### WHAT NEEDS TO BE DONE
Search the material and gather each line with "inventory" in it.

### SUPPLIED MATERIAL

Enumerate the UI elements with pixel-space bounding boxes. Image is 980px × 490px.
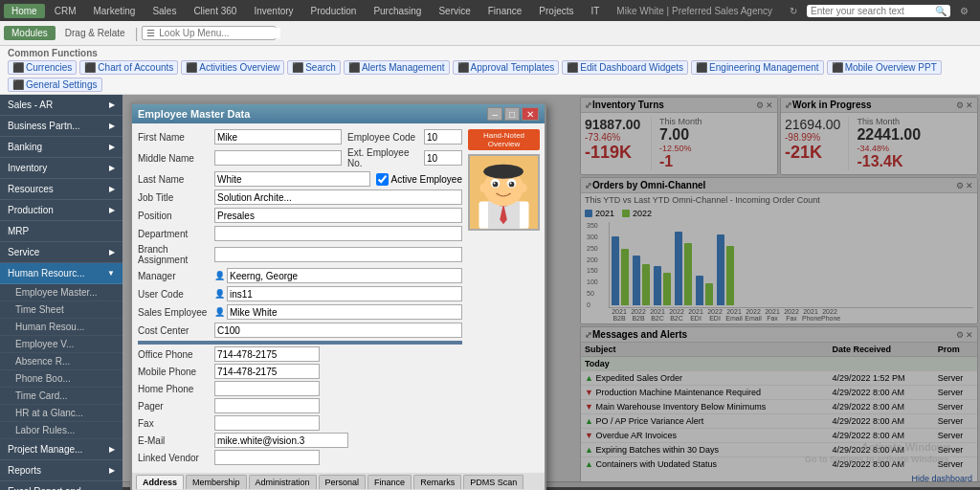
common-functions-bar: Common Functions ⬛Currencies ⬛Chart of A… xyxy=(0,46,980,95)
nav-client360[interactable]: Client 360 xyxy=(186,4,244,18)
modal-close-button[interactable]: ✕ xyxy=(522,107,539,121)
sidebar-sub-human-res[interactable]: Human Resou... xyxy=(0,319,122,336)
sidebar-sub-timesheet[interactable]: Time Sheet xyxy=(0,301,122,319)
drag-relate-button[interactable]: Drag & Relate xyxy=(59,26,131,40)
nav-sales[interactable]: Sales xyxy=(145,4,184,18)
phone-mobile-row: Mobile Phone xyxy=(138,364,462,379)
department-input[interactable] xyxy=(214,226,462,241)
sidebar-item-resources[interactable]: Resources▶ xyxy=(0,179,122,200)
common-item-settings[interactable]: ⬛General Settings xyxy=(8,78,102,92)
firstname-input[interactable] xyxy=(214,129,342,145)
pager-input[interactable] xyxy=(214,398,320,413)
sidebar-item-mrp[interactable]: MRP xyxy=(0,221,122,242)
common-item-chart-accounts[interactable]: ⬛Chart of Accounts xyxy=(79,60,178,75)
nav-service[interactable]: Service xyxy=(431,4,478,18)
sidebar-sub-absence[interactable]: Absence R... xyxy=(0,353,122,370)
nav-purchasing[interactable]: Purchasing xyxy=(366,4,429,18)
tab-pdms-scan[interactable]: PDMS Scan xyxy=(463,475,523,489)
sidebar-item-sales[interactable]: Sales - AR▶ xyxy=(0,95,122,116)
common-item-search[interactable]: ⬛Search xyxy=(287,60,341,75)
tab-personal[interactable]: Personal xyxy=(319,475,367,489)
sidebar-item-banking[interactable]: Banking▶ xyxy=(0,137,122,158)
sidebar-item-business-partners[interactable]: Business Partn...▶ xyxy=(0,116,122,137)
sales-employee-input[interactable] xyxy=(227,304,462,320)
home-phone-input[interactable] xyxy=(214,381,320,396)
tab-address[interactable]: Address xyxy=(136,475,184,489)
phone-office-row: Office Phone xyxy=(138,346,462,362)
sidebar-item-project[interactable]: Project Manage...▶ xyxy=(0,439,122,460)
tab-remarks[interactable]: Remarks xyxy=(413,475,461,489)
common-item-dashboard[interactable]: ⬛Edit Dashboard Widgets xyxy=(562,60,688,75)
sidebar-sub-hr-glance[interactable]: HR at a Glanc... xyxy=(0,405,122,422)
search-input[interactable] xyxy=(811,6,935,16)
nav-home[interactable]: Home xyxy=(4,4,45,18)
gen-settings-icon: ⬛ xyxy=(12,79,24,90)
sidebar-item-inventory[interactable]: Inventory▶ xyxy=(0,158,122,179)
sidebar-item-production[interactable]: Production▶ xyxy=(0,200,122,221)
active-employee-checkbox[interactable] xyxy=(376,173,389,186)
menu-lookup: ☰ xyxy=(142,26,276,40)
modal-form-left: First Name Employee Code Middle Name Ext… xyxy=(138,129,462,467)
modal-minimize-button[interactable]: – xyxy=(487,107,502,121)
branch-input[interactable] xyxy=(214,247,462,262)
extemployeeno-input[interactable] xyxy=(424,150,462,166)
search-icon[interactable]: 🔍 xyxy=(935,6,947,16)
common-item-alerts[interactable]: ⬛Alerts Management xyxy=(344,60,450,75)
sidebar-sub-labor-rules[interactable]: Labor Rules... xyxy=(0,422,122,439)
common-item-activities[interactable]: ⬛Activities Overview xyxy=(181,60,284,75)
common-item-currencies[interactable]: ⬛Currencies xyxy=(8,60,77,75)
active-employee-checkbox-row: Active Employee xyxy=(376,173,462,186)
modal-titlebar: Employee Master Data – □ ✕ xyxy=(132,104,545,123)
settings-icon[interactable]: ⚙ xyxy=(952,4,976,18)
nav-it[interactable]: IT xyxy=(583,4,607,18)
user-info: Mike White | Preferred Sales Agency xyxy=(609,4,780,18)
nav-marketing[interactable]: Marketing xyxy=(85,4,143,18)
sidebar-item-service[interactable]: Service▶ xyxy=(0,242,122,263)
sidebar-item-human-resources[interactable]: Human Resourc...▼ xyxy=(0,263,122,284)
manager-input[interactable] xyxy=(227,268,462,283)
svg-point-17 xyxy=(506,194,508,196)
approval-icon: ⬛ xyxy=(457,62,469,73)
modules-button[interactable]: Modules xyxy=(4,26,56,40)
nav-projects[interactable]: Projects xyxy=(531,4,581,18)
common-item-mobile[interactable]: ⬛Mobile Overview PPT xyxy=(827,60,942,75)
employeecode-input[interactable] xyxy=(424,129,462,145)
sidebar-sub-employee-v[interactable]: Employee V... xyxy=(0,336,122,353)
tab-membership[interactable]: Membership xyxy=(186,475,247,489)
modal-maximize-button[interactable]: □ xyxy=(504,107,520,121)
content-area: Employee Master Data – □ ✕ First Name Em… xyxy=(122,95,980,490)
common-item-engineering[interactable]: ⬛Engineering Management xyxy=(691,60,824,75)
lastname-input[interactable] xyxy=(214,171,370,187)
nav-crm[interactable]: CRM xyxy=(47,4,84,18)
hand-noted-button[interactable]: Hand-Noted Overview xyxy=(468,129,540,150)
mobile-phone-input[interactable] xyxy=(214,364,320,379)
search-common-icon: ⬛ xyxy=(292,62,303,73)
email-input[interactable] xyxy=(214,433,348,448)
sidebar-item-reports[interactable]: Reports▶ xyxy=(0,460,122,481)
form-row-sales-employee: Sales Employee 👤 xyxy=(138,304,462,320)
cost-center-input[interactable] xyxy=(214,323,462,338)
nav-inventory[interactable]: Inventory xyxy=(246,4,301,18)
firstname-label: First Name xyxy=(138,132,214,143)
usercode-input[interactable] xyxy=(227,286,462,301)
phones-section-header xyxy=(138,341,462,345)
jobtitle-input[interactable] xyxy=(214,189,462,205)
svg-point-16 xyxy=(502,195,504,197)
sidebar-item-excel[interactable]: Excel Report and Interactive...▶ xyxy=(0,481,122,490)
vendor-input[interactable] xyxy=(214,450,320,465)
nav-finance[interactable]: Finance xyxy=(480,4,530,18)
sidebar-sub-employee-master[interactable]: Employee Master... xyxy=(0,284,122,301)
common-item-approval[interactable]: ⬛Approval Templates xyxy=(453,60,560,75)
nav-production[interactable]: Production xyxy=(303,4,365,18)
fax-input[interactable] xyxy=(214,415,320,431)
refresh-icon[interactable]: ↻ xyxy=(782,4,805,18)
office-phone-input[interactable] xyxy=(214,346,320,362)
menu-search-input[interactable] xyxy=(159,28,280,38)
sidebar-sub-time-card[interactable]: Time Card... xyxy=(0,388,122,405)
tab-administration[interactable]: Administration xyxy=(249,475,317,489)
tab-finance[interactable]: Finance xyxy=(368,475,412,489)
position-input[interactable] xyxy=(214,208,462,223)
second-toolbar: Modules Drag & Relate | ☰ xyxy=(0,21,980,46)
sidebar-sub-phone-book[interactable]: Phone Boo... xyxy=(0,370,122,388)
middlename-input[interactable] xyxy=(214,150,342,166)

### RESPONSE FOR THIS EXERCISE
sidebar-item-inventory[interactable]: Inventory▶ xyxy=(0,158,122,179)
nav-inventory[interactable]: Inventory xyxy=(246,4,301,18)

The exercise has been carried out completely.